Task item
Where the records below have a line with "Администрация", that line is to be copied.

Excerpted data
§ §

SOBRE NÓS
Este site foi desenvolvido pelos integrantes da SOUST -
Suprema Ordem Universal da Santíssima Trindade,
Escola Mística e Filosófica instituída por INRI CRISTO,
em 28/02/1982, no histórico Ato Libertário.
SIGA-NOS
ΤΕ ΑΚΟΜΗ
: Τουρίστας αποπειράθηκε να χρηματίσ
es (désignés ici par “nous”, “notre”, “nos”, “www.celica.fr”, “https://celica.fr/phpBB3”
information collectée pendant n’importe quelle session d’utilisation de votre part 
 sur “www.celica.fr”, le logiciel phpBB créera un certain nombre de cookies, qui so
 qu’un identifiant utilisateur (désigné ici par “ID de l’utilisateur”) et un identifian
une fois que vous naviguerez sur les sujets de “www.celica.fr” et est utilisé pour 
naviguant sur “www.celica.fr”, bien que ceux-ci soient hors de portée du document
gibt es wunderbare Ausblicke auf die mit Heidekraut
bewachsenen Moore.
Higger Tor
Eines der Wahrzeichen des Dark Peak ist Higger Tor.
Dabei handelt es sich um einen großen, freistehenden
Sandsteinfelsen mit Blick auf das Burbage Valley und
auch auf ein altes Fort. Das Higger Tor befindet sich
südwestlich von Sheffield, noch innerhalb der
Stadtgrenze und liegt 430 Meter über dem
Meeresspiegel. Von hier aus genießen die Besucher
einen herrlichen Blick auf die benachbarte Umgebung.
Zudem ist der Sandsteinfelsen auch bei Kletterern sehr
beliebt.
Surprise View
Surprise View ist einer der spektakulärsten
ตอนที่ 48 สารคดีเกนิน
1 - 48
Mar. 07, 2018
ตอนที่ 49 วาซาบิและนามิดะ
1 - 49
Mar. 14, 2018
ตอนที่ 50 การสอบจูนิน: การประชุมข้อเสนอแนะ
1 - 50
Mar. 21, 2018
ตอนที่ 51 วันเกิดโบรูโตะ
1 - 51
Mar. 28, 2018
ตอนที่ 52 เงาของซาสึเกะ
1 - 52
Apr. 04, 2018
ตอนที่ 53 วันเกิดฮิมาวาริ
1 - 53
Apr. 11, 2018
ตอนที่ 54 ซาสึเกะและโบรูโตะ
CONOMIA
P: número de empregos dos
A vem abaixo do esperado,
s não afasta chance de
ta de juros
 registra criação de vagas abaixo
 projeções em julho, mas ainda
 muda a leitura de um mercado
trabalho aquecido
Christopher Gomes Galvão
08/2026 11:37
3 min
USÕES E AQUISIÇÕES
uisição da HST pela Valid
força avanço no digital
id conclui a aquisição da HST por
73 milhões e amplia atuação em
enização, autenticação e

§ §

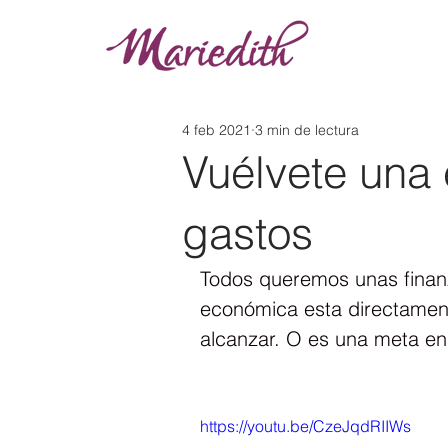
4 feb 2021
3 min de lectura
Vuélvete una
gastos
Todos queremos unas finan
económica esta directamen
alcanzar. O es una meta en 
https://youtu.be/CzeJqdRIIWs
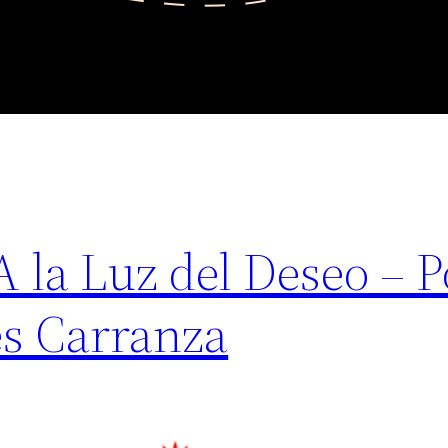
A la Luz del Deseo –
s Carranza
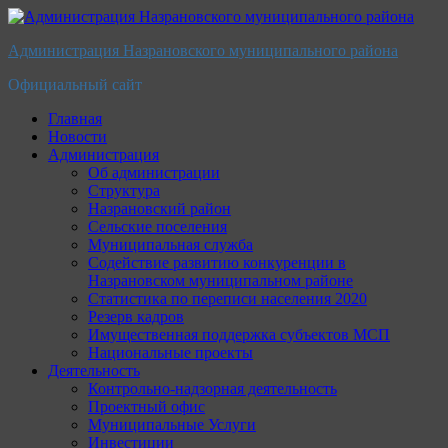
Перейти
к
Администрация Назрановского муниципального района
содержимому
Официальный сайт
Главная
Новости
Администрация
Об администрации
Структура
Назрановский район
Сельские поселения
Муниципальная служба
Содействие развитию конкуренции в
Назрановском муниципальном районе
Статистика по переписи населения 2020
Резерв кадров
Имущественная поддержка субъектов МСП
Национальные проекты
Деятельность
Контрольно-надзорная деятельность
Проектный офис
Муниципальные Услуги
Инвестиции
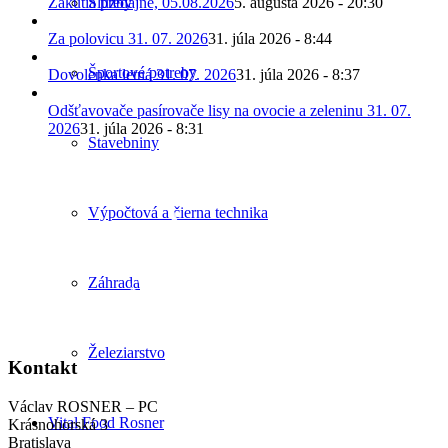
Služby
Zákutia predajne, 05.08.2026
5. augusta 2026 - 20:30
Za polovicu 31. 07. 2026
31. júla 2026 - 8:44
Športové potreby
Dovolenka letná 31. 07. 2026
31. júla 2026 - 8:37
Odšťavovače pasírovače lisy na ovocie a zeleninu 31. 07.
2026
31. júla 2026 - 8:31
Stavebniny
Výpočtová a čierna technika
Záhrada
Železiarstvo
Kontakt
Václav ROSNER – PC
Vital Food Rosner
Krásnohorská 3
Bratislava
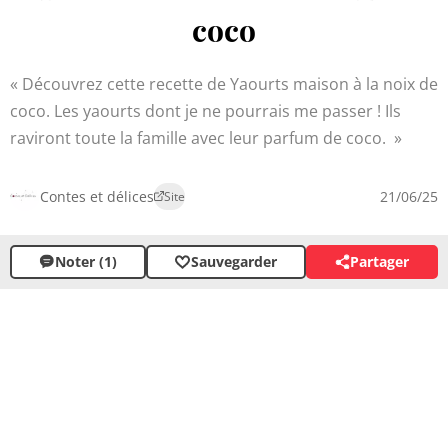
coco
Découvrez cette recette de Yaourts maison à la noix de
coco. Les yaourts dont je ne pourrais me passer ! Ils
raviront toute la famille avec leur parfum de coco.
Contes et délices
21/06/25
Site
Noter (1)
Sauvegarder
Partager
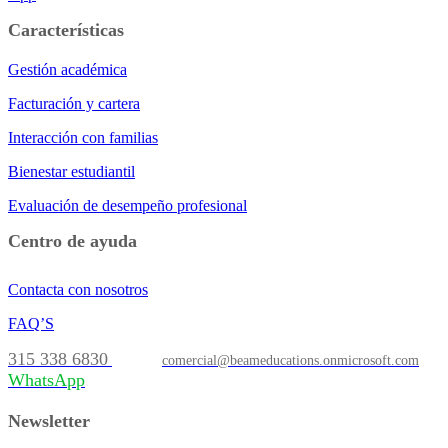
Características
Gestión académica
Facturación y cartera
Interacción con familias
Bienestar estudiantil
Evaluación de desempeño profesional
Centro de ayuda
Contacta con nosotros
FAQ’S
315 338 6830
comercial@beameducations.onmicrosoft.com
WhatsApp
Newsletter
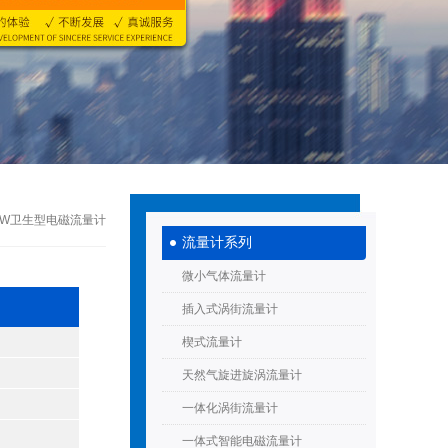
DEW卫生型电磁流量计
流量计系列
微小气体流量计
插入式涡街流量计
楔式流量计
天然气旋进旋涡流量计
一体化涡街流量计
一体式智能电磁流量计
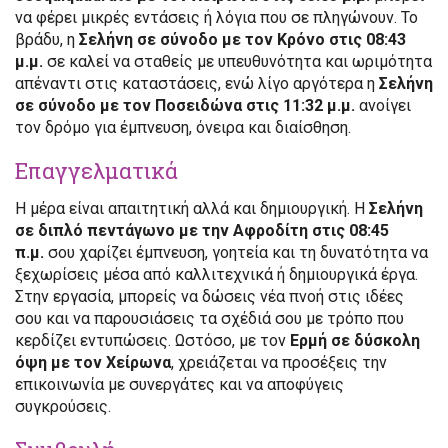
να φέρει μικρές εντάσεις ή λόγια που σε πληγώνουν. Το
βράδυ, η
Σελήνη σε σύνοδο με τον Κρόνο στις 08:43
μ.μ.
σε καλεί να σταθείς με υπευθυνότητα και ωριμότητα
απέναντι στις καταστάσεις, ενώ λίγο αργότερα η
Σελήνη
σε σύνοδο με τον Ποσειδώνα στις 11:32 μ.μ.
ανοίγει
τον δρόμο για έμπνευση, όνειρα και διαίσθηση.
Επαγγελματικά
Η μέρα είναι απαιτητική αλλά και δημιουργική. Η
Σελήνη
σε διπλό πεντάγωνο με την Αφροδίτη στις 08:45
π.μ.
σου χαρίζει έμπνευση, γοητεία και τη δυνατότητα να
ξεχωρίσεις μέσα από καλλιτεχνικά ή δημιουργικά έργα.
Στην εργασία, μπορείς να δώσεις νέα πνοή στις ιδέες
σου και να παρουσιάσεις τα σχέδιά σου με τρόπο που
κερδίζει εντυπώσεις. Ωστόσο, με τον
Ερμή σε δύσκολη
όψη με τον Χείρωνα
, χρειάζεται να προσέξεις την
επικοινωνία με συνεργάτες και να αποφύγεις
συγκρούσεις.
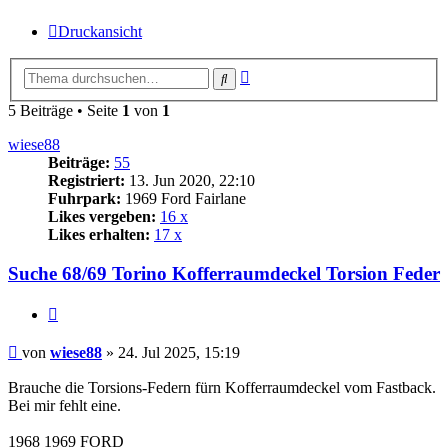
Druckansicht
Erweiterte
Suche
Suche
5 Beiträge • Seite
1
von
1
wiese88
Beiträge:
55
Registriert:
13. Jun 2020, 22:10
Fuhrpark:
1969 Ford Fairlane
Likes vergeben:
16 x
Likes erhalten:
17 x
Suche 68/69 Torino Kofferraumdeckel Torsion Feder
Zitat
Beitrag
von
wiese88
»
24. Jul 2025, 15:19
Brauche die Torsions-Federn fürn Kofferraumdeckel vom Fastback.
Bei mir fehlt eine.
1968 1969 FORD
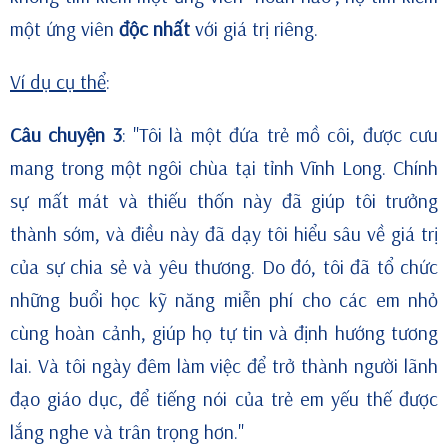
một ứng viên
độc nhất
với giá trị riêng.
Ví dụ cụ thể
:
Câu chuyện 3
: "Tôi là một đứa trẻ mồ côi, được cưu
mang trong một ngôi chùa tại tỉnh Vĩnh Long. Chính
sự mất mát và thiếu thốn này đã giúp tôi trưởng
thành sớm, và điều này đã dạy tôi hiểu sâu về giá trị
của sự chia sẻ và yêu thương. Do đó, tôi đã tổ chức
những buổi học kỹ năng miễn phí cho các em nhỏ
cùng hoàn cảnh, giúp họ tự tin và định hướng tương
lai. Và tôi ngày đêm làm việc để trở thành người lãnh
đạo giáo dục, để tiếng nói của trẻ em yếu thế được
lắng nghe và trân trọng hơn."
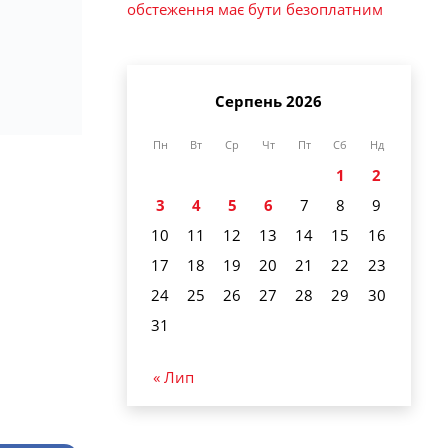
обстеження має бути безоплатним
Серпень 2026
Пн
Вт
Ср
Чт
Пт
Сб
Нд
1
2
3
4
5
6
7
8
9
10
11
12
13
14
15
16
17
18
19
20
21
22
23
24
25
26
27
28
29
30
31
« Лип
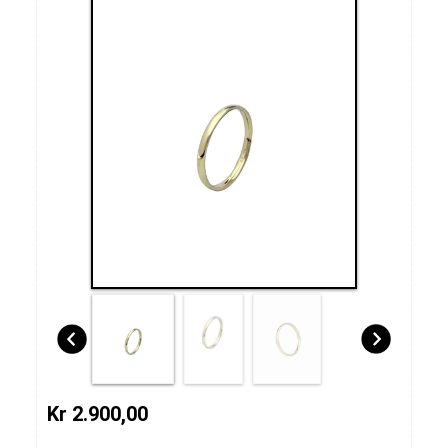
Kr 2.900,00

§ §

Exercise answer
Администрация Назрановского муниципального района
Администрация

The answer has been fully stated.